Tredicesimo caso: conci possono inoltre essere sagomati "a libro", vi sono parti
concave che si inseriscono nella muratura e consentono l'ingranamento del
concio anche fra i diversi conci: questo controbilancia lo scivolamento ed infatti
si necessita di molte meno centine per la costruzione dell'arco. L'unico
svantaggio di questa soluzione è che, se si immagina che ogni concio tende a
scivolare verso il basso e che il dente della configurazione a libro lo evita, per sforzi eccessivi il concio risulta
soggetto a trazione e spesso si lesionano proprio a partire da quel punto.

Tipologie di arco:

 Archi circolari: tutti i conci della stessa forma e dimensione facilità di lavorazione dei conci e di posa
in opera. Di esempio sono l’arco a tutto sesto e l’arco ribassato. Gli archi a tutto sesto rappresentano
il modello più noto, quello in cui l’arco è perfettamente semicircolare.
 Archi ellittici: distinti in funzione della freccia, possono essere “a freccia maggiore” o “a freccia
minore”.
 Archi ovali: molto simili a quelli ellittici, ma più semplici da realizzare in cantiere. Si
distinguono in equilateri o ribassati. In foto è presente il caso equilatero.
 Archi a sesto acuto o ogivali: permettono di realizzare con gli stessi conci archi di
luce differente variando la freccia. E’ determinato dall’intersezione di due archi di
circonferenza con centri più o meno distanti e posti sul piano d’imposta. È chiamato
anche arco ogivale per via della sagoma ad ogiva che si ottiene. Ne si trovano di
diverse tipologie: a goccia, equilatero, a lancia e ribassato. In foto è presente la
versione equilatera. Sfatiamo il mito sugli archi ogivali: non è vero che risultano
sempre meno spingenti rispetto a quelli a sesto acuto. Infatti, gli archi ogivali ribassati presentano un
centro al di sotto della linea di imposta e la luce risulta maggiore del doppio della monta.
 Archi a ferro di cavallo: richiamano il gusto dell'architettura islamica e sono archi
rialzati, in cui l'imposta geometrica non coincide con quella strutturale.
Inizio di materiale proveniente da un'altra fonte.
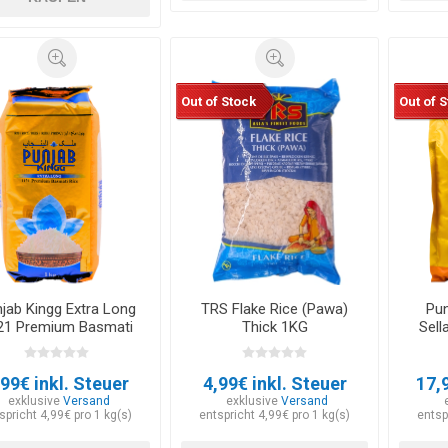
Out of Stock
Out of 
jab Kingg Extra Long
TRS Flake Rice (Pawa)
Pun
21 Premium Basmati
Thick 1KG
Sell
Rice 1kg
,99€ inkl. Steuer
4,99€ inkl. Steuer
17,
exklusive
Versand
exklusive
Versand
spricht 4,99€ pro 1 kg(s)
entspricht 4,99€ pro 1 kg(s)
entsp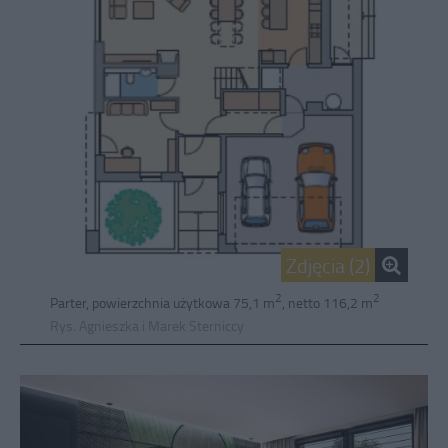
Zdjęcia (2)
2
2
Parter, powierzchnia użytkowa 75,1 m
, netto 116,2 m
Rys. Agnieszka i Marek Sterniccy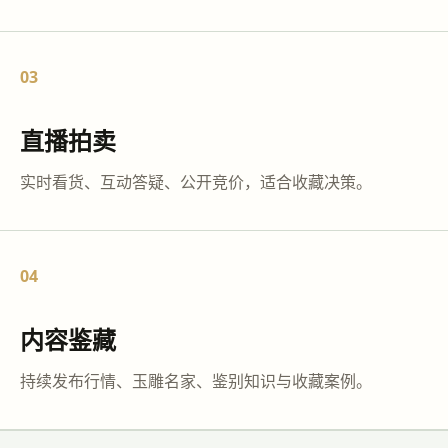
03
直播拍卖
实时看货、互动答疑、公开竞价，适合收藏决策。
04
内容鉴藏
持续发布行情、玉雕名家、鉴别知识与收藏案例。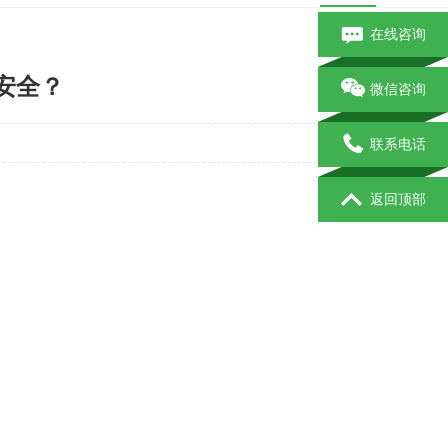
在线咨询
安全？
微信咨询
联系电话
返回顶部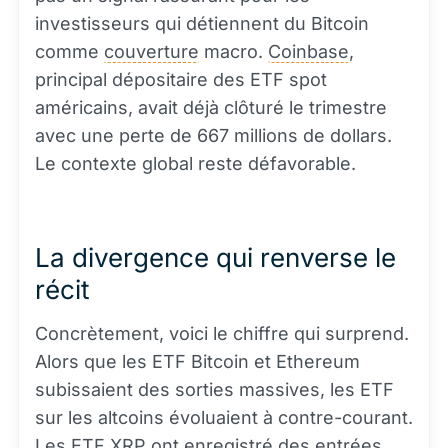
investisseurs qui détiennent du Bitcoin
comme
couverture
macro.
Coinbase
,
principal dépositaire des ETF spot
américains, avait déjà clôturé le trimestre
avec une perte de 667 millions de dollars.
Le contexte global reste défavorable.
La divergence qui renverse le
récit
Concrètement, voici le chiffre qui surprend.
Alors que les ETF Bitcoin et Ethereum
subissaient des sorties massives, les ETF
sur les altcoins évoluaient à contre-courant.
Les ETF
XRP
ont enregistré des entrées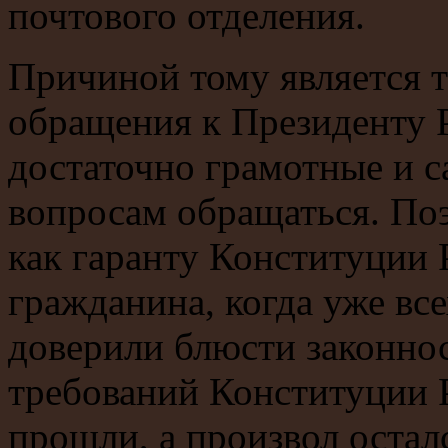
почтового отделения.
Причиной тому является т
обращения к Президенту 
достаточно грамотные и с
вопросам обращаться. По
как гаранту Конституции 
гражданина, когда уже вс
доверили блюсти законнос
требований Конституции 
прошли, а произвол ост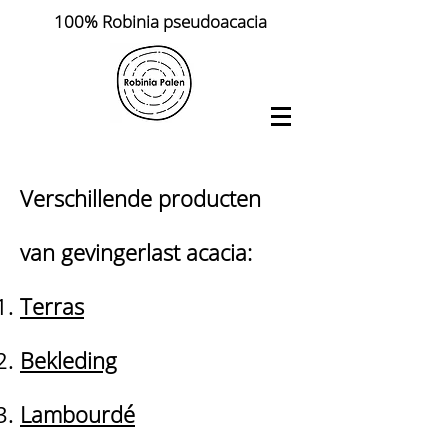
100% Robinia pseudoacacia
Verschillende producten
van gevingerlast acacia:
Terras
Bekleding
Lambourdé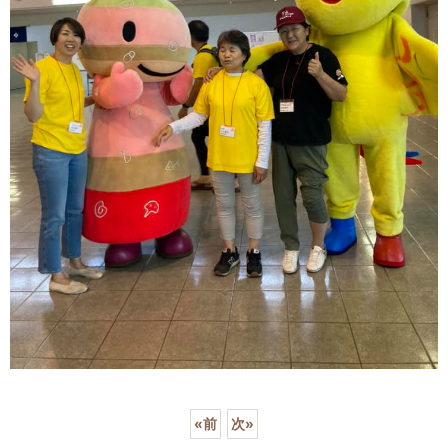
«
前
次
»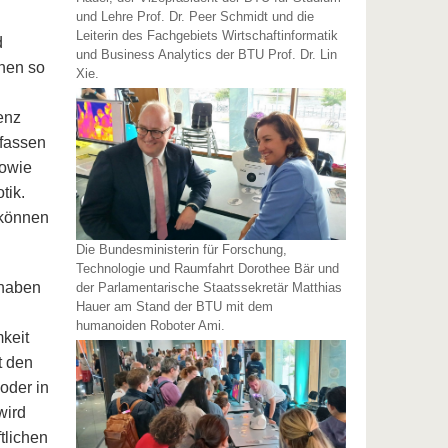
und Lehre Prof. Dr. Peer Schmidt und die
Leiterin des Fachgebiets Wirtschaftinformatik
d
und Business Analytics der BTU Prof. Dr. Lin
nnen so
Xie.
enz
efassen
sowie
tik.
 können
Die Bundesministerin für Forschung,
Technologie und Raumfahrt Dorothee Bär und
rhaben
der Parlamentarische Staatssekretär Matthias
Hauer am Stand der BTU mit dem
n
humanoiden Roboter Ami.
keit
t den
oder in
wird
tlichen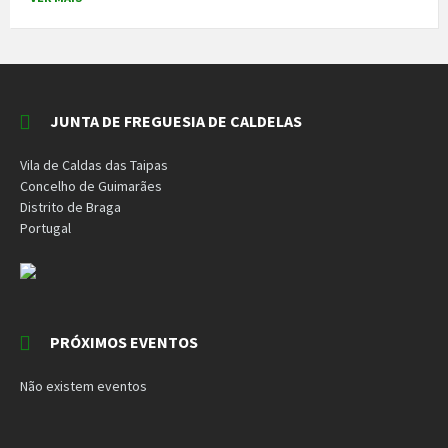
JUNTA DE FREGUESIA DE CALDELAS
Vila de Caldas das Taipas
Concelho de Guimarães
Distrito de Braga
Portugal
PRÓXIMOS EVENTOS
Não existem eventos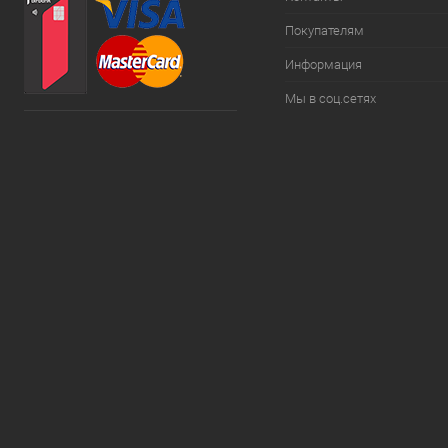
Покупателям
Информация
Мы в соц.сетях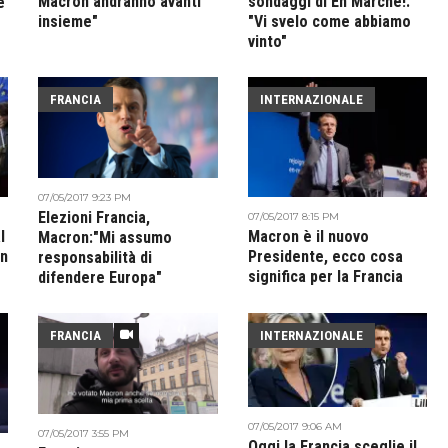
Macron andranno avanti
sondaggi di En Marche!:
e
insieme"
"Vi svelo come abbiamo
vinto"
FRANCIA
INTERNAZIONALE
07/05/2017 9:23 PM
Elezioni Francia,
07/05/2017 8:15 PM
l
Macron è il nuovo
Macron:"Mi assumo
on
Presidente, ecco cosa
responsabilità di
significa per la Francia
difendere Europa"
FRANCIA
INTERNAZIONALE
07/05/2017 9:06 AM
07/05/2017 3:55 PM
Oggi la Francia sceglie il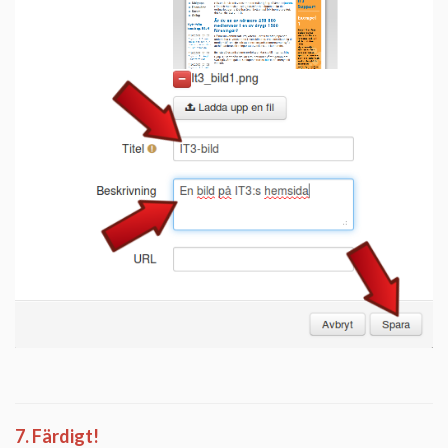
7. Färdigt!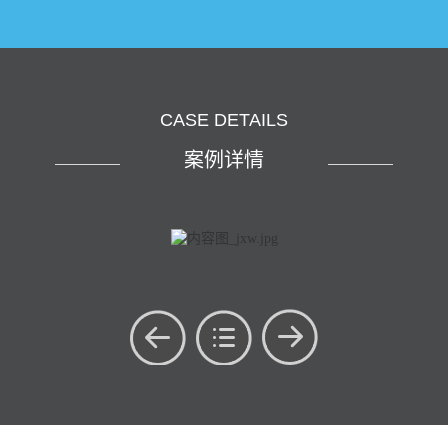
CASE DETAILS
案例详情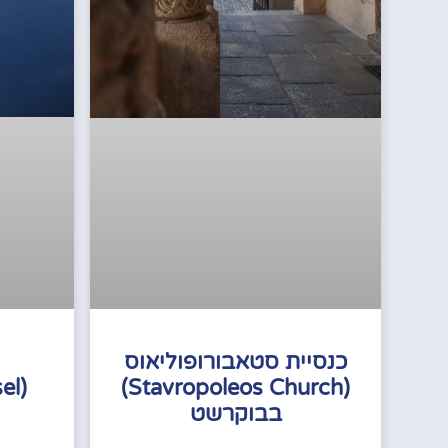
כנסיית סטאבורופוליאוס
(Stavropoleos Church)
בבוקרשט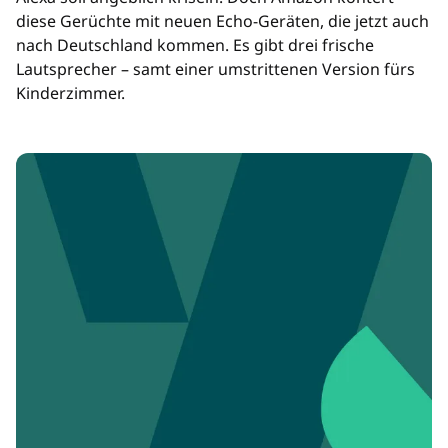
diese Gerüchte mit neuen Echo-Geräten, die jetzt auch
nach Deutschland kommen. Es gibt drei frische
Lautsprecher – samt einer umstrittenen Version fürs
Kinderzimmer.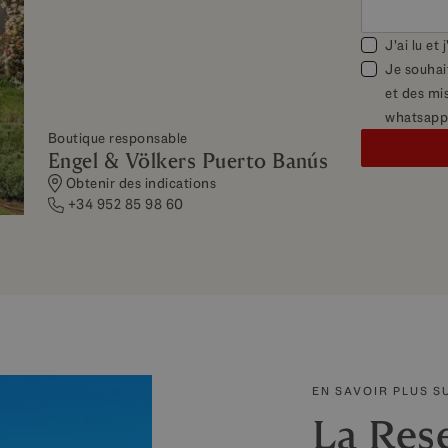
J'ai lu et
Je souhai
et des mis
whatsapp
Boutique responsable
Engel & Völkers Puerto Banús
Obtenir des indications
+34 952 85 98 60
EN SAVOIR PLUS S
La Res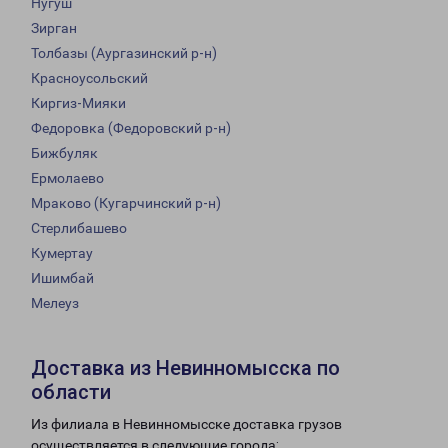
Нугуш
Зирган
Толбазы (Аургазинский р-н)
Красноусольский
Киргиз-Мияки
Федоровка (Федоровский р-н)
Бижбуляк
Ермолаево
Мраково (Кугарчинский р-н)
Стерлибашево
Кумертау
Ишимбай
Мелеуз
Доставка из Невинномысска по
области
Из филиала в Невинномысске доставка грузов
осуществляется в следующие города: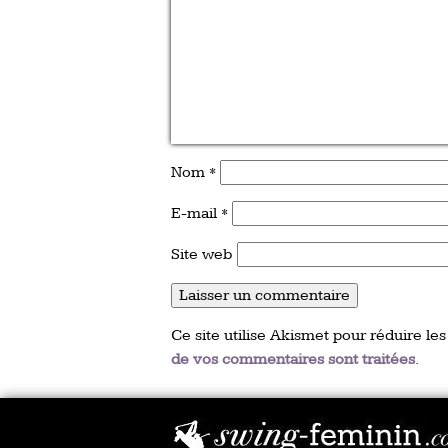
Nom
*
E-mail
*
Site web
Ce site utilise Akismet pour réduire les
de vos commentaires sont traitées
.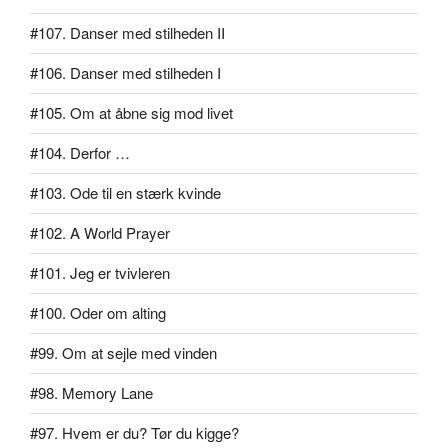
#107. Danser med stilheden II
#106. Danser med stilheden I
#105. Om at åbne sig mod livet
#104. Derfor …
#103. Ode til en stærk kvinde
#102. A World Prayer
#101. Jeg er tvivleren
#100. Oder om alting
#99. Om at sejle med vinden
#98. Memory Lane
#97. Hvem er du? Tør du kigge?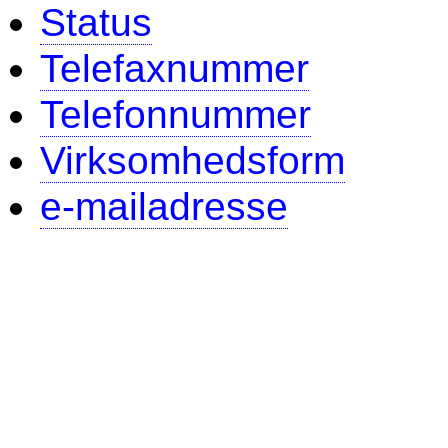
Status
Telefaxnummer
Telefonnummer
Virksomhedsform
e-mailadresse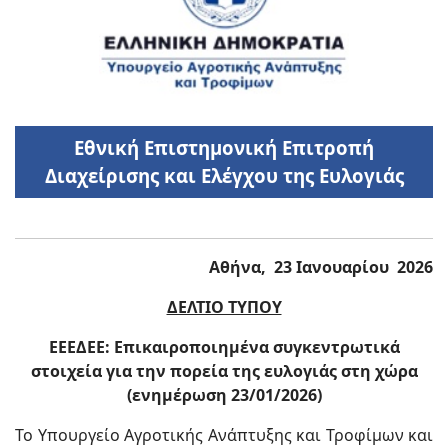
Εθνική Επιστημονική Επιτροπή
Διαχείρισης και Ελέγχου της Ευλογιάς
Αθήνα, 23 Ιανουαρίου 2026
ΔΕΛΤΙΟ ΤΥΠΟΥ
ΕΕΕΔΕΕ: Επικαιροποιημένα συγκεντρωτικά
στοιχεία για την πορεία της ευλογιάς στη χώρα
(ενημέρωση 23/01/2026)
Το Υπουργείο Αγροτικής Ανάπτυξης και Τροφίμων και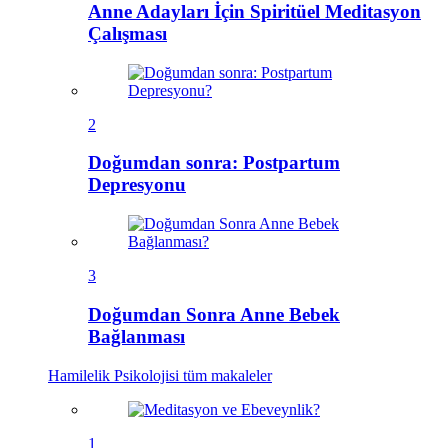
Anne Adayları İçin Spiritüel Meditasyon
Çalışması
2
Doğumdan sonra: Postpartum
Depresyonu
3
Doğumdan Sonra Anne Bebek
Bağlanması
Hamilelik Psikolojisi
tüm makaleler
1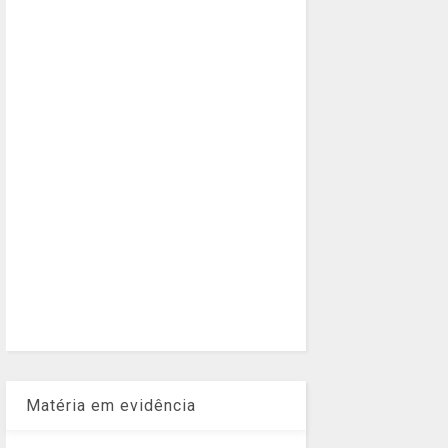
Matéria em evidência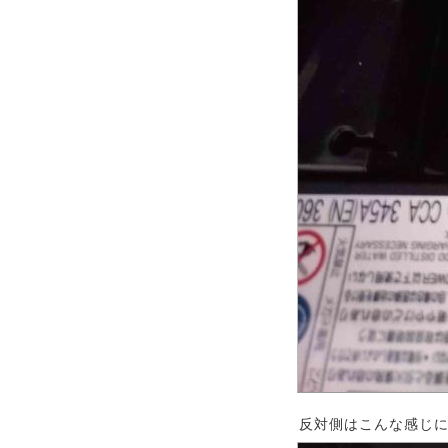
反対側はこんな感じに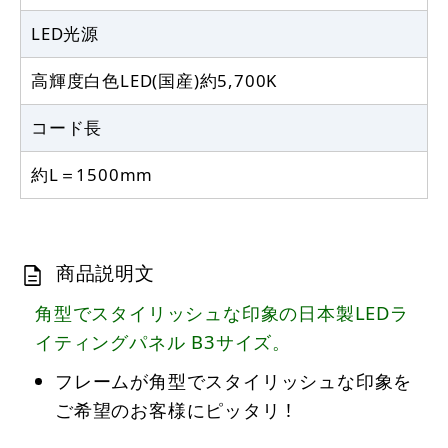
LED光源
高輝度白色LED(国産)約5,700K
コード長
約L＝1500mm
商品説明文
角型でスタイリッシュな印象の日本製LEDラ
イティングパネル B3サイズ。
フレームが角型でスタイリッシュな印象を
ご希望のお客様にピッタリ !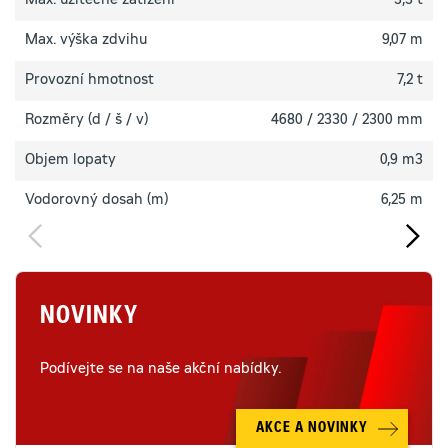
Max. užitečné zatížení
3,3 t
Max. výška zdvihu
9,07 m
Provozní hmotnost
7,2 t
Rozměry (d / š / v)
4680 / 2330 / 2300 mm
Objem lopaty
0,9 m3
Vodorovný dosah (m)
6,25 m
NOVINKY
Podívejte se na naše akční nabídky.
AKCE A NOVINKY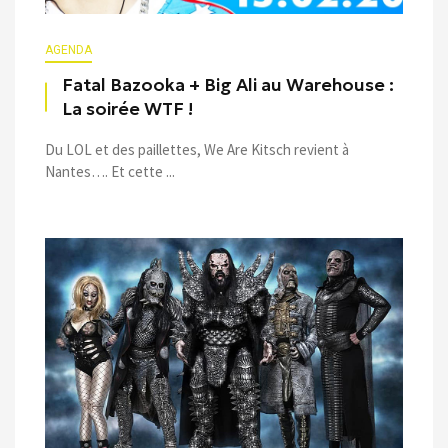
AGENDA
Fatal Bazooka + Big Ali au Warehouse :
La soirée WTF !
Du LOL et des paillettes, We Are Kitsch revient à
Nantes…. Et cette ...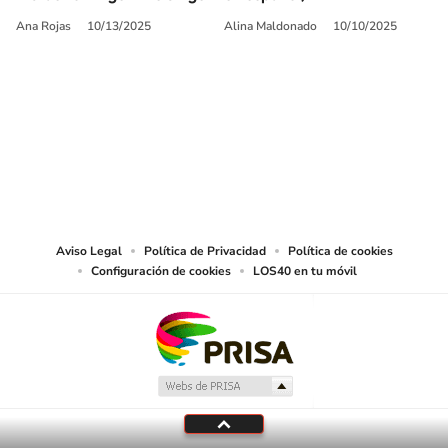
Ana Rojas
10/13/2025
Alina Maldonado
10/10/2025
SIGUE A
LOS40 USA
©PRISA MEDIA USA, INC. All rights reserved.
PRISA MEDIA USA, INC, expressly reserves the right to reproduce and use the
works and other services accessible from this website by machine-readable
media or other suitable means.
Aviso Legal
Política de Privacidad
Política de cookies
Configuración de cookies
LOS40 en tu móvil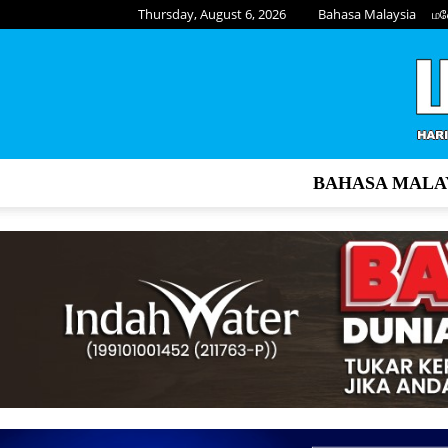
Thursday, August 6, 2026
Bahasa Malaysia
மல
BAHASA MALA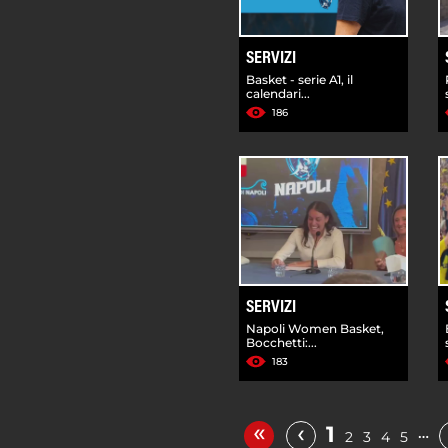
SERVIZI
Basket - serie A1, il
calendari...
186
SERVIZI
Napoli Women Basket,
Bocchetti:...
183
«
‹
1
…
2
3
4
5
Il
cambiamento dell'apparecchio murario determina le spinte, come già detto. Tipo
di arco prettamente orientale nel quale i due semiarchi si prolungano verso il basso
sotto il piano dei centri. In alcuni casi si può avere anche un unico centro.
 Archi rialzati: legati all'architettura arabo-normanna, mostrano un tratto
rettilineo dall'imposta geometrica a quella strutturale e possono assumere
configurazioni a tutto sesto o a sesto acuto (rispettivamente architettura
bizantina e saracena).
 Archi alla Tudor: tipico dell’architettura inglese del XVI secolo è una sorta di
arco ribassato policentrico ad andamento acuto. Generalmente ha quattro
centri ma in alcuni casi possono essere curvi solo i raccordi con i piedritti
mentre le parti centrali proseguono con andamento rettilineo. Gli archi tudor
sono ribassati e alternano porzioni rettilinee a curvilinee. Chiaramente nella
porzione curva i giunti non possono essere rettilinei, ma comunque i conci
vengono sagomati in modo che le facce convergano al punto centrale dell'arco.
 Archi rampanti o a collo d’oca: vengono utilizzati anche come archi e volte
d'imposta per la realizzazione di scale o rampe, oltre che come contro
bilanciamento. In quanto elemento asimmetrico, evoluzione del contrafforte,
usato per contenere e distribuire al suolo spinte laterali e verso l'esterno delle
parti superiori dell'edificio evitando quello che in gergo viene definito
"spanciamento"; a tal fine, i piani di imposta su ciascun piedritto sono posti a
livelli differenti, spesso con un notevole dislivello, tanto da farlo assomigliare
talvolta a un semiarco.
 Archi polilobati: spesso si tratta di una variante dell’arco inflesso, di quello a
ferro di cavallo o anche di quello a tutto sesto nel quale sono inseriti degli archi
minori. L’effetto finale è molto ricco e suggestivo. Si può riscontrare sia nelle
strutture gotiche che in quelle islamiche. In molti di questi casi la configurazione
geometrica non coincide con la configurazione strutturale e riconoscerle è
importante.
 Archi inflessi: l'intradosso oltre che cuspidi presenta punti di flesso,
presentando quindi tratti concavi e tratti convessi. è un arco policentrico simile
a quello ogivale ma con una punta più accentuata dovuta alla presenza di un
flesso e ad un cambio di curvatura. Si può trovare nell’architettura islamica,
nelle aree di influenza orientale ed anche nello stile gotico più tardo.